- **Exercise goal**:
Return the lines below that carry the word "versions".

- **Supplied data**:
════════════════

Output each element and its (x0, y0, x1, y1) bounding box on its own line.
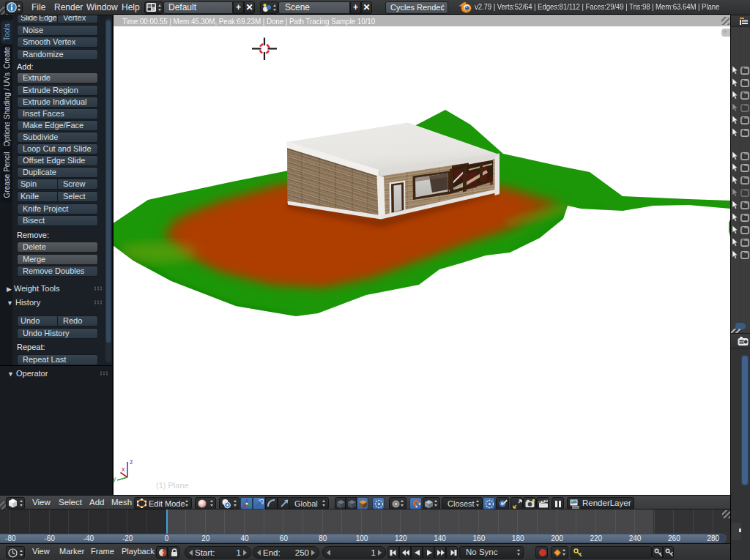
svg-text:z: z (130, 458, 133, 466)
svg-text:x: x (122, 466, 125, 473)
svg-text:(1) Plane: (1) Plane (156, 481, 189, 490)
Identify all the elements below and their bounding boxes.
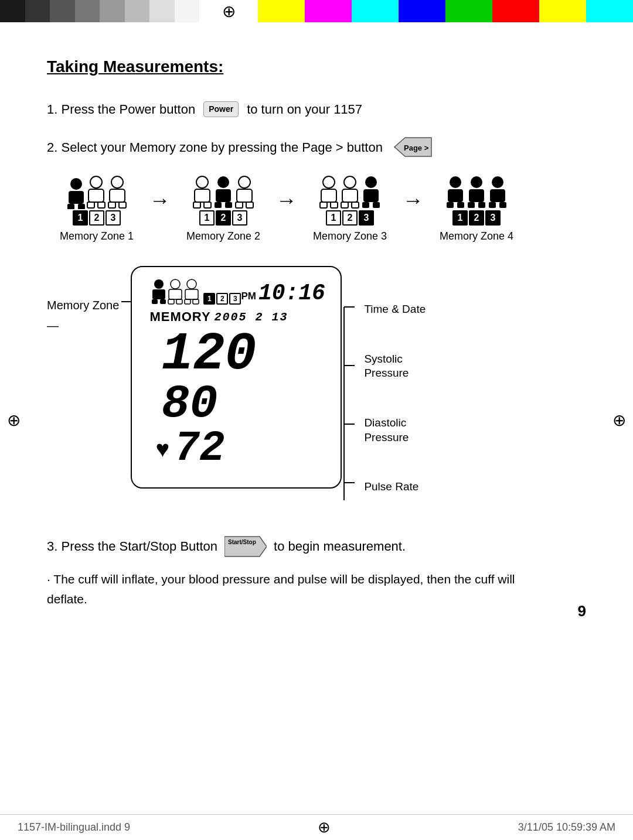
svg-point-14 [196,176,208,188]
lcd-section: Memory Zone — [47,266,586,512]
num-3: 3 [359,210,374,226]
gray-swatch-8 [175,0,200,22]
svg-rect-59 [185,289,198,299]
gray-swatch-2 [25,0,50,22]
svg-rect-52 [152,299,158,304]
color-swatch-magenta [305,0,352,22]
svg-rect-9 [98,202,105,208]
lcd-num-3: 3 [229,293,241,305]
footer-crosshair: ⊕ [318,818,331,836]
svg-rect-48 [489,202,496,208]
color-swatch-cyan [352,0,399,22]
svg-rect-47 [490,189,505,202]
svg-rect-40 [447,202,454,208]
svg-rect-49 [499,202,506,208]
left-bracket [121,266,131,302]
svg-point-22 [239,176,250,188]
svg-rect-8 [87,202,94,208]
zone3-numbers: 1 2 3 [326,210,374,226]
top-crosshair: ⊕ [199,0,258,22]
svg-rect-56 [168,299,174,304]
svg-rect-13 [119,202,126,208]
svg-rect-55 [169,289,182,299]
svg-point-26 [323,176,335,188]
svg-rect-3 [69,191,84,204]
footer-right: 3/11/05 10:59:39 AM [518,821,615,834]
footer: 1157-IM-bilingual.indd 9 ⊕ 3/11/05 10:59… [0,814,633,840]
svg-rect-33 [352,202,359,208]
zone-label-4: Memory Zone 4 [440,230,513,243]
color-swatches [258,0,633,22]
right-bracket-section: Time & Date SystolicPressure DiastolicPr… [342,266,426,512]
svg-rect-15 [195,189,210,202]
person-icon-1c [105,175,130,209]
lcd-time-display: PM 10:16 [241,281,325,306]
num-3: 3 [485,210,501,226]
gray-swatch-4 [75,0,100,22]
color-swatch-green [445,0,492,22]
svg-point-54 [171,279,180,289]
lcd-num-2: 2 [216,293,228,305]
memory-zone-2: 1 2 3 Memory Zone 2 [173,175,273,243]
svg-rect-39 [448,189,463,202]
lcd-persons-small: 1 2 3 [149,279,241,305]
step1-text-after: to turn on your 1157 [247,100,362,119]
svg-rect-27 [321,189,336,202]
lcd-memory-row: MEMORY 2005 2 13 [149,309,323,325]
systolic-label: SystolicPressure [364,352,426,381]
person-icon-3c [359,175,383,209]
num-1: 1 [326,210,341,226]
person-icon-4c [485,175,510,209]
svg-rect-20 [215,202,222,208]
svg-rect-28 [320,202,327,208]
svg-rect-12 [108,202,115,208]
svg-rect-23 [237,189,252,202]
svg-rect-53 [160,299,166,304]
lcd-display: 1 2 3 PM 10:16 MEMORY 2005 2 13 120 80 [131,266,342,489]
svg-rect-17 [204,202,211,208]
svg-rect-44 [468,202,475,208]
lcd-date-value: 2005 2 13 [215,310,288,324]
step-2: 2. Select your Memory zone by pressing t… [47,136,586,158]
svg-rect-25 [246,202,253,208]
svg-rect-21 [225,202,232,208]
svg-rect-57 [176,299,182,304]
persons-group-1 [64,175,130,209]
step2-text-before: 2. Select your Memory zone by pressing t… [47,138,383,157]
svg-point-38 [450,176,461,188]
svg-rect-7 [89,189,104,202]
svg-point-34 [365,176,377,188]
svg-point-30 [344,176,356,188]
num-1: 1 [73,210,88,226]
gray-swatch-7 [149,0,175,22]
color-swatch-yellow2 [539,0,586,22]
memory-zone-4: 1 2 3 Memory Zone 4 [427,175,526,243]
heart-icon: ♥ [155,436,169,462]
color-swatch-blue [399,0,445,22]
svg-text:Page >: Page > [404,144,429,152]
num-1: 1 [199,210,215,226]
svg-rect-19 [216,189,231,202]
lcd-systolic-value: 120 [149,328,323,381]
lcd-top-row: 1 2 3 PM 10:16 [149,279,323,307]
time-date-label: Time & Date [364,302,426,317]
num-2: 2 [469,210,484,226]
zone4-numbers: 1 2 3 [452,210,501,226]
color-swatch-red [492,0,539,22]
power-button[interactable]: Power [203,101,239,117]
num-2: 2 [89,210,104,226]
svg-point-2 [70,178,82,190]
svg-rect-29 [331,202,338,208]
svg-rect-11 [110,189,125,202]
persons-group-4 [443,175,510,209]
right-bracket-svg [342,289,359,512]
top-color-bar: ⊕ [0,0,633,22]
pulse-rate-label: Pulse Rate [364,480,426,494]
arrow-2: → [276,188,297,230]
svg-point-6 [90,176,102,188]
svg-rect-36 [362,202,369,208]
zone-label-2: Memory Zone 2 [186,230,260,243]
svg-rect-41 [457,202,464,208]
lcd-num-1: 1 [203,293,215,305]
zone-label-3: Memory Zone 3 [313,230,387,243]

════════════════

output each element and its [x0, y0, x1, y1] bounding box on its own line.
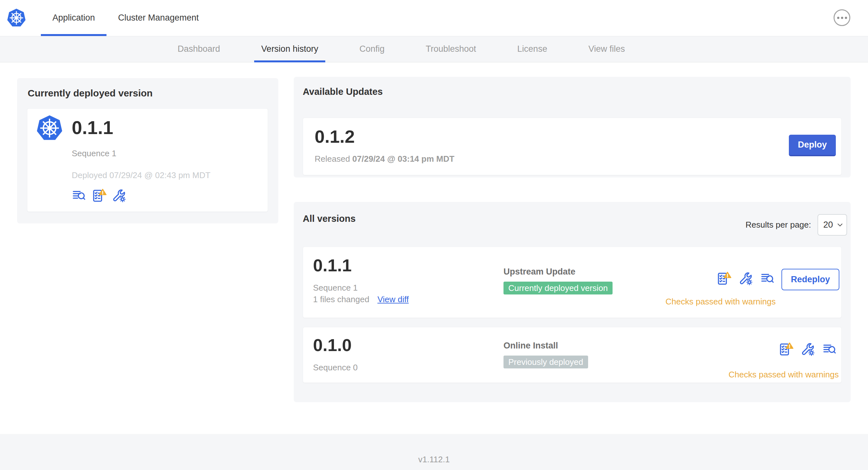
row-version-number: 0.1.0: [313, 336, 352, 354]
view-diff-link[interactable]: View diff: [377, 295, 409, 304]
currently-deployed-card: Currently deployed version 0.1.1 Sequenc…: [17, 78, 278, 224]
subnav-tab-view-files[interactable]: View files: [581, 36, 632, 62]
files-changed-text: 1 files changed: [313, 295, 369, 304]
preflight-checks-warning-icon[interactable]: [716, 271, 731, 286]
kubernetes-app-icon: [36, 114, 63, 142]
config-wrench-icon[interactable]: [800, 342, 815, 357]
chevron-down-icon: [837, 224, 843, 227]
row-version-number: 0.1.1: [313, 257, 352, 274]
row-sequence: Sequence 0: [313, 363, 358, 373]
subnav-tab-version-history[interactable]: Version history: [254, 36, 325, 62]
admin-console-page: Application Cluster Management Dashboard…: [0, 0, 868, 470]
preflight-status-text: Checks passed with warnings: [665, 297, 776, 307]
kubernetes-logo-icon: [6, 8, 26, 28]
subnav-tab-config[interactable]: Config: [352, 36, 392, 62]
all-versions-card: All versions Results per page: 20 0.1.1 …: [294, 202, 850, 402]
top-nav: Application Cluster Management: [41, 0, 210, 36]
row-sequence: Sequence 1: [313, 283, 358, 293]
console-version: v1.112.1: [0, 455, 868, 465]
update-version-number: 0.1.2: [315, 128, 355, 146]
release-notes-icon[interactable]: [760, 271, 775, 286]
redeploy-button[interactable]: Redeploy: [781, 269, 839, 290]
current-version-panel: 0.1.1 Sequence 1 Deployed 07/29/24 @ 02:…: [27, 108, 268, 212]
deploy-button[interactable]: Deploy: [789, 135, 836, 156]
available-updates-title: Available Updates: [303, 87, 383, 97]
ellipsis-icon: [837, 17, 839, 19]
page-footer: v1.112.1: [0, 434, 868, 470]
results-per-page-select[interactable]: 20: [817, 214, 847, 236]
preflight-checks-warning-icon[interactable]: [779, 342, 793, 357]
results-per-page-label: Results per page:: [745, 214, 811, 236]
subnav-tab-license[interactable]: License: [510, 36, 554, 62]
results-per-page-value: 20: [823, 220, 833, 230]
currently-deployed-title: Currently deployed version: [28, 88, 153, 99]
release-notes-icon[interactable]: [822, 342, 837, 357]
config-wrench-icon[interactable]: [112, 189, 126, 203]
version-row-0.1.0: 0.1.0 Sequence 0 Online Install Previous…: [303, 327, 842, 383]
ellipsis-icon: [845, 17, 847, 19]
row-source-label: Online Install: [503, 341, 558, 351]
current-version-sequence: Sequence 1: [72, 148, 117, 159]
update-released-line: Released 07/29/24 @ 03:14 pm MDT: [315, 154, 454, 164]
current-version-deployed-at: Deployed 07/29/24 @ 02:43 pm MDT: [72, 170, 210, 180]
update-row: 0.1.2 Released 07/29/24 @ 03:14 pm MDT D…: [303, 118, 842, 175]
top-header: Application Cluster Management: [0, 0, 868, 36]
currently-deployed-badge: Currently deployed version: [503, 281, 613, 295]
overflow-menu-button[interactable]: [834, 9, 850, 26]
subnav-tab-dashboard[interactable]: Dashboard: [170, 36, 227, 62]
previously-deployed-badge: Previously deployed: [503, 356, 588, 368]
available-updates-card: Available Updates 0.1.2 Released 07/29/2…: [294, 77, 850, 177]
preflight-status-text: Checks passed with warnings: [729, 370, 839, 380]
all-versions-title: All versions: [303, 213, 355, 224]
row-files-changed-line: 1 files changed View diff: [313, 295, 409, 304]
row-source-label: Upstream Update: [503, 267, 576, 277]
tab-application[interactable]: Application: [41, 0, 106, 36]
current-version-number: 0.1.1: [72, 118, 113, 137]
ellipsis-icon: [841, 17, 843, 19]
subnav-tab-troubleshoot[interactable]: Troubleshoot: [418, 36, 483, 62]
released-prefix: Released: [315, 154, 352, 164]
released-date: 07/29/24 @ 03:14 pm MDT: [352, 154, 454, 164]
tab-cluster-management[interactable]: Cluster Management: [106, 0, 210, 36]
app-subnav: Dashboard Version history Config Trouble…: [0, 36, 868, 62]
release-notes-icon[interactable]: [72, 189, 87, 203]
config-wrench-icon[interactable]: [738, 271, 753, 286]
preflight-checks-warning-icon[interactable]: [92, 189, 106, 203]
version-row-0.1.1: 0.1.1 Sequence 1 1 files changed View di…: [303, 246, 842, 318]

════════════════

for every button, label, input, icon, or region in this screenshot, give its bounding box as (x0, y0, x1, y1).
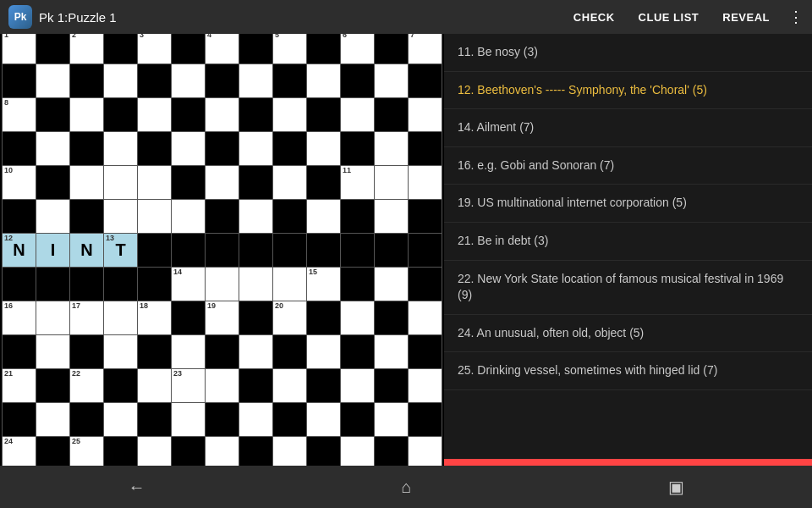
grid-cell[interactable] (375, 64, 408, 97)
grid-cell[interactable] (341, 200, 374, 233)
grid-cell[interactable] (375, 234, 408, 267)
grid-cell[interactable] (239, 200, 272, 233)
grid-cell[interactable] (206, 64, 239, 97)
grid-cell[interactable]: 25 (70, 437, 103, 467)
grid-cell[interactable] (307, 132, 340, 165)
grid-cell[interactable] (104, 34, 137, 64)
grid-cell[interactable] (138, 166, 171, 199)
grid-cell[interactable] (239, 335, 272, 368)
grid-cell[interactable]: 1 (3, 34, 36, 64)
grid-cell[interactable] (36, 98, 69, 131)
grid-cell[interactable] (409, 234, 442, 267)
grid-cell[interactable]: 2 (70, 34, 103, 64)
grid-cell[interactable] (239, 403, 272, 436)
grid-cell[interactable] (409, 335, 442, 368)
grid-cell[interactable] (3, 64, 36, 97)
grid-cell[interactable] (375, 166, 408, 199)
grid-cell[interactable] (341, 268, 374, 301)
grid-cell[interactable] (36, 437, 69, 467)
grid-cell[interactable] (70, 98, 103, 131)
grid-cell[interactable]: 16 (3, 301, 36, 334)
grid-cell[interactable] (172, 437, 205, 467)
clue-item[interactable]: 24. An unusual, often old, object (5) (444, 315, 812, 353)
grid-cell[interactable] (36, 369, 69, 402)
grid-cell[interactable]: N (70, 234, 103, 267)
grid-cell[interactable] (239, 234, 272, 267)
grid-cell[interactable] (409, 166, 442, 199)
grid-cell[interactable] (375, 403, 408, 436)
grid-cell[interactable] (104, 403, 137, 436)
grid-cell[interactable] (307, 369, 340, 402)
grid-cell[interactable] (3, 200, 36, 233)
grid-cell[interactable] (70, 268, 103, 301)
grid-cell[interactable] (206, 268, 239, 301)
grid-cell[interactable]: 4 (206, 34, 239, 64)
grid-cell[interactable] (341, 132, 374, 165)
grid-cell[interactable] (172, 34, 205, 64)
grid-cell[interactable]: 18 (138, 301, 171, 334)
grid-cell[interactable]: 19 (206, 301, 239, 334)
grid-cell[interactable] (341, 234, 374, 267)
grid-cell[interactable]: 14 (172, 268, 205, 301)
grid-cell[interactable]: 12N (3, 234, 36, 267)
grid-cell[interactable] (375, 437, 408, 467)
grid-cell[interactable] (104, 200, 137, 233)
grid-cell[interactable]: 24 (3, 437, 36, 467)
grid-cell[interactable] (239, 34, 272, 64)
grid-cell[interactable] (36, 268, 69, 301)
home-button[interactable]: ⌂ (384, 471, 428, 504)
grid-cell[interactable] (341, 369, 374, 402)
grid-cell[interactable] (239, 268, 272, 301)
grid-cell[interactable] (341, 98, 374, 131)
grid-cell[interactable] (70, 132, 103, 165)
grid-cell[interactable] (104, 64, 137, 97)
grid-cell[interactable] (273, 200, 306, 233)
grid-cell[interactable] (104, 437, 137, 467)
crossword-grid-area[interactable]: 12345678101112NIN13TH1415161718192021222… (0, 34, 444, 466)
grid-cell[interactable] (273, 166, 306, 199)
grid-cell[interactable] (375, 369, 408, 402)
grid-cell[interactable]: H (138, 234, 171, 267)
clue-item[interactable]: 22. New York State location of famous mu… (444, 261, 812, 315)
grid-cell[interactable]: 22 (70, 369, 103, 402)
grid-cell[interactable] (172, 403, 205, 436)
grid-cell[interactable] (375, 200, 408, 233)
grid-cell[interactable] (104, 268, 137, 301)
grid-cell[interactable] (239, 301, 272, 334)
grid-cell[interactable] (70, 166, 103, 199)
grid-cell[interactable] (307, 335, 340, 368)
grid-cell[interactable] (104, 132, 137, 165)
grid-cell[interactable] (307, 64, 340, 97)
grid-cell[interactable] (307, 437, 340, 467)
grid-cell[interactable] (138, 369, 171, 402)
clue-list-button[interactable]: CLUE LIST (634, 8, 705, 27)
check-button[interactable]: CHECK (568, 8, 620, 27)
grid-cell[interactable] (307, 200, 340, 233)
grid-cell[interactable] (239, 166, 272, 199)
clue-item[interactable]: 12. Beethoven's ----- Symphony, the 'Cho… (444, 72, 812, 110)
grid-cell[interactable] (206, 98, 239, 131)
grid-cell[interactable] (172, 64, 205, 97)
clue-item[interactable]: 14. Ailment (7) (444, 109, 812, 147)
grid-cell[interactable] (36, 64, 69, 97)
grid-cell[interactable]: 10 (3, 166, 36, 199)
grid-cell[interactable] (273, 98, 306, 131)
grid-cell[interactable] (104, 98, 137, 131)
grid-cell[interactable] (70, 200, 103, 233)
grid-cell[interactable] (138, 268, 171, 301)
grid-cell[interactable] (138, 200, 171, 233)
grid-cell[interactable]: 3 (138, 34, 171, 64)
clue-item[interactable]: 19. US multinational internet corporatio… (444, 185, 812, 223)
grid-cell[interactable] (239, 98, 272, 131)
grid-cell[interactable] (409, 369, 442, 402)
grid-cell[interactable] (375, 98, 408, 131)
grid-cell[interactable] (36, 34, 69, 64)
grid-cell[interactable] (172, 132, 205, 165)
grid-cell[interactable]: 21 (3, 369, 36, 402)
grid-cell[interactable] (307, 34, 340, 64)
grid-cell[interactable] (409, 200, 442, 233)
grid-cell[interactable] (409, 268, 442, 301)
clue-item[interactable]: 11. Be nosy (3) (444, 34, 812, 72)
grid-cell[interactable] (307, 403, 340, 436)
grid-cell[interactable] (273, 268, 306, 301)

════════════════

- **Written reply**:
all-versions-card: All versions Results per page: 20 0.1.1 …: [294, 202, 850, 402]
all-versions-title: All versions: [303, 213, 355, 224]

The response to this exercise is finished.